英会話は、簡単なフレーズでも相手と仲良くなれる!日本にある法人向けの高級アパートメントで外国人滞在客のコンシェルジュをしているKayo(重盛佳世)さんが、楽しいエピソードとイラストと共に、幅広く使える英語フレーズを紹介します。国内の企業で活躍後、40歳を前に長年勤めていた会社を辞めてイギリスのカンタベリーに語学留学し、英会話本を出版したKayoさんのとっておきのコツがいっぱい。第2回は「ルールやマナーを伝える」です。
ごみの分別をしてもらえない!
日本人の生活で、私たちにとっては「当たり前」のことでも、海外の人からするとスゴイことっていっぱいあるんです。
例えば、室内外、どこに行っても 清潔でごみが落ちていない こと、きちんと 順番を守る こと、 交通機関が時間通り に運行すること、 落とし物が見つかる ことなど。
また、自然に相手を思いやる気持ちや行動は日本ならではで、そのマナーは世界でも高い評価を得ています。
ビジネスに携わる外国人が滞在するアパートメントで私が働き出したころ、当時の 一番大きな問題が、滞在者の「ごみの捨て方」 でした。
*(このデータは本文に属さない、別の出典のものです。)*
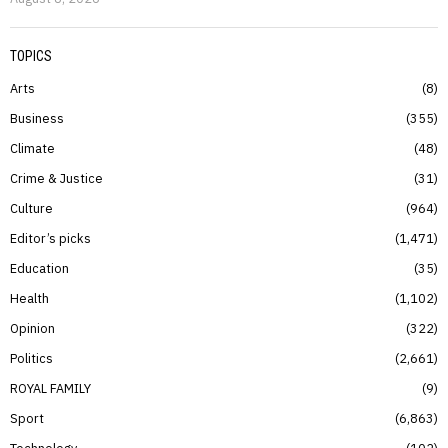
TOPICS
Arts
8
Business
355
Climate
48
Crime & Justice
31
Culture
964
Editor’s picks
1,471
Education
35
Health
1,102
Opinion
322
Politics
2,661
ROYAL FAMILY
9
Sport
6,863
Technology
102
ごみ に関して は各フロアに「ごみ庫」があり、24時間、いつでも 捨てる ことができます。ごみ庫には、この地区の分別ルールにより、 7種類 のごみ箱が設置されています。 ちなみに 、その7種類はこちらの通り。
可燃ごみ:Combustible Waste [Burnable Waste]それぞれのごみ箱には、これらの日本語と英語を表記したプレートが貼られていました。不燃ごみ:Incombustible Waste [Non- Burnable Waste]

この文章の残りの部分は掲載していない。